There are some special configuration options which can be used to modify the behaviour of the authentication process. Some impact the inner working of the services themselves, others influence when services are called.
It is possible to force TYPO3 to go through the authentication process for every request no matter any existing session. By setting the following local configuration either for the FE or the BE:
$GLOBALS['TYPO3_CONF_VARS']['SVCONF']['auth']['setup']['BE_alwaysFetchUser'] = true; $GLOBALS['TYPO3_CONF_VARS']['SVCONF']['auth']['setup']['BE_alwaysAuthUser'] = true; $GLOBALS['TYPO3_CONF_VARS']['SVCONF']['auth']['setup']['FE_alwaysFetchUser'] = true; $GLOBALS['TYPO3_CONF_VARS']['SVCONF']['auth']['setup']['FE_alwaysAuthUser'] = true;
the authentication process will be fully run on each request. Both flags may not be necessary depending on what your service does exactly.
This would be an appropriate setting for an IP-based authentication service, as it would revalidate the IP address upon each request.

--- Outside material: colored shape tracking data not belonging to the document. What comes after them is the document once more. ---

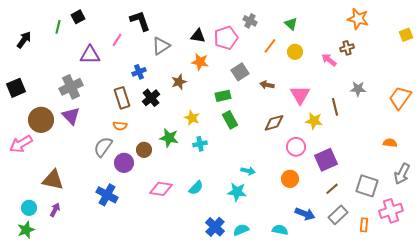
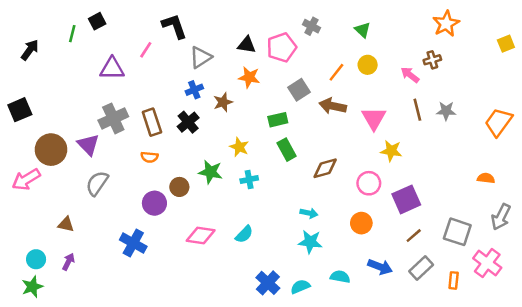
orange star: (358, 19) -> (446, 24), turned 30
orange line: (270, 46) -> (336, 72), moved
blue cross: (139, 72) -> (194, 90), moved
brown arrow: (267, 85) -> (333, 106), size x1.5
gray cross: (71, 87) -> (113, 118), moved
brown line: (335, 107) -> (417, 110), moved
brown diamond: (274, 123) -> (325, 168), moved
gray semicircle: (103, 147) -> (97, 183), moved
brown triangle: (53, 180) -> (66, 224), size x0.6
cyan star: (237, 192) -> (310, 242), moved
pink cross: (391, 211) -> (487, 263), turned -35
cyan semicircle: (280, 230) -> (340, 277), moved

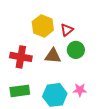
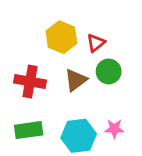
brown triangle: (53, 56) -> (76, 80), turned -42

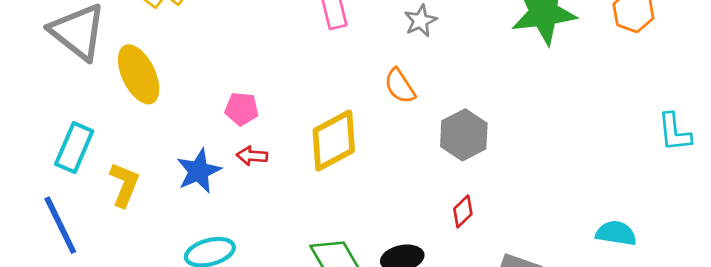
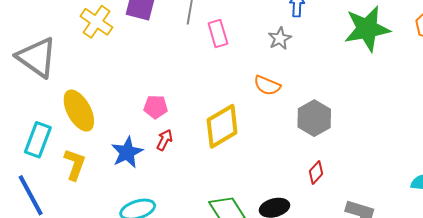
yellow ellipse: (139, 74) -> (79, 111), moved
orange semicircle: (400, 86) -> (267, 85), turned -32
red arrow: (252, 156) -> (164, 140), turned 115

A more fine-grained approach allows for triggering the authentication process only when a valid session does not yet exist. The settings are:
$GLOBALS['TYPO3_CONF_VARS']['SVCONF']['auth']['setup']['BE_fetchUserIfNoSession'] = true; $GLOBALS['TYPO3_CONF_VARS']['SVCONF']['auth']['setup']['FE_fetchUserIfNoSession'] = true;
This could be used in a scenario where users go through a login portal and then choose to access the TYPO3 backend, for example. In such a case we would want the users to be automatically authenticated, but would not need to repeat the process upon each request.
The authentication process can also be forced to go through all services for the "getUser*" subtype by setting:
$GLOBALS['TYPO3_CONF_VARS']['SVCONF']['auth']['setup']['BE_fetchAllUsers'] = true; $GLOBALS['TYPO3_CONF_VARS']['SVCONF']['auth']['setup']['FE_fetchAllUsers'] = true;
for BE or FE respectively. This will collect all possible users rather than stopping at the first one available.